The decline of IADL impairments overtime could be attributed to recent technological and medical advancements. Impairments in using a map reign as the most prevalent IADL impairment in Americans, but its prevalence has generally declined the most compared to the other IADLs over time. With sophistication in technologies, the ability to disseminate and use a map may have declined in relevance. Global Positioning Systems (i.e., GPS), which are currently found on most mobile devices, may replace the need for a person to utilize spatial awareness skills for reading a map [22]. Replacing this technologically unsuitable IADL with an appropriate modern-day substitution may better serve clinicians when screening for cognitive dysfunction and recognize the true functional capacity of their patient. The prevalence of impairments in shopping for groceries and preparing hot meals have similarly shown noteworthy declines during the period examined. A possible explanation might be within Americans’ increased use of convenience foods prepared outside of the home [23].

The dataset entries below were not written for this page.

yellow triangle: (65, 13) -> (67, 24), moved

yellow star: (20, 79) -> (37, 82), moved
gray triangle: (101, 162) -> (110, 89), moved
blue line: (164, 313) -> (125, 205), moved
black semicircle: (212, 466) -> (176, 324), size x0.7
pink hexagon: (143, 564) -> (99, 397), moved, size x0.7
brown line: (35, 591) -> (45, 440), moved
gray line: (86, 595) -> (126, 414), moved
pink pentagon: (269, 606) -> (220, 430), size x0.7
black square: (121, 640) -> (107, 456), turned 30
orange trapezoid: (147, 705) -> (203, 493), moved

IADL impairments tend to increase with age, and thus it was not surprising that our findings indicated older adults had a higher prevalence of IADL impairments compared to middle-aged persons. Our findings of a higher prevalence of IADL impairments in females may be associated with the high prevalence of cognitive impairment in said population [24, 25]. Several studies indicate that females have a higher prevalence of cognitive impairment compared to males possibly due to socio-economic status, psychosocial factors, cardiovascular and metabolic diseases, sex hormone changes in midlife, genetics, and lack of educational opportunities [24, 25]. Changing gender and societal norms in America may also influence the acquired IADL impairment prevalence disparity between males and females. The high prevalence of IADL impairments in Hispanic and non-Hispanic Blacks may be due to health disparities and lack of access to care [26, 27]. IADLs in this regard may be best observed in tandem with observing the personal narratives and social determinants of health and quality of life. Such issues persist within a pattern of health determinants, outcomes, and resources associated with social inequities, such as social exclusion, blocked opportunities, or unequal returns on effort within societal structures [28]. Structural equation models have also shown that psychosocial factors are related to both social determinants and healthoutcomes [29].
IADLs remain a simple-to-collect indicator of cognitive dysfunction and physical disablement. While the prevalence of IADLs in American adults should continue being monitored, we also recommend that the current tasks included in IADL assessments be modernized. For example, the ability to use a map could be outdated such that technological advancements have decreased the relevance of this task. Possible refinement of IADLs to be modernized could be especially important as technological resources continue advancing and middle-aged persons phase into older adulthood. Moreover, not all individual IADL impairments have equal health-related severity, and as refinements to IADLs might be considered, acknowledging how each task is linked to future health should be contemplated [30]. Regardless, the surveillance of neuropsychological-driven tasks such as IADLs will continue providing insights into cognitive impairment.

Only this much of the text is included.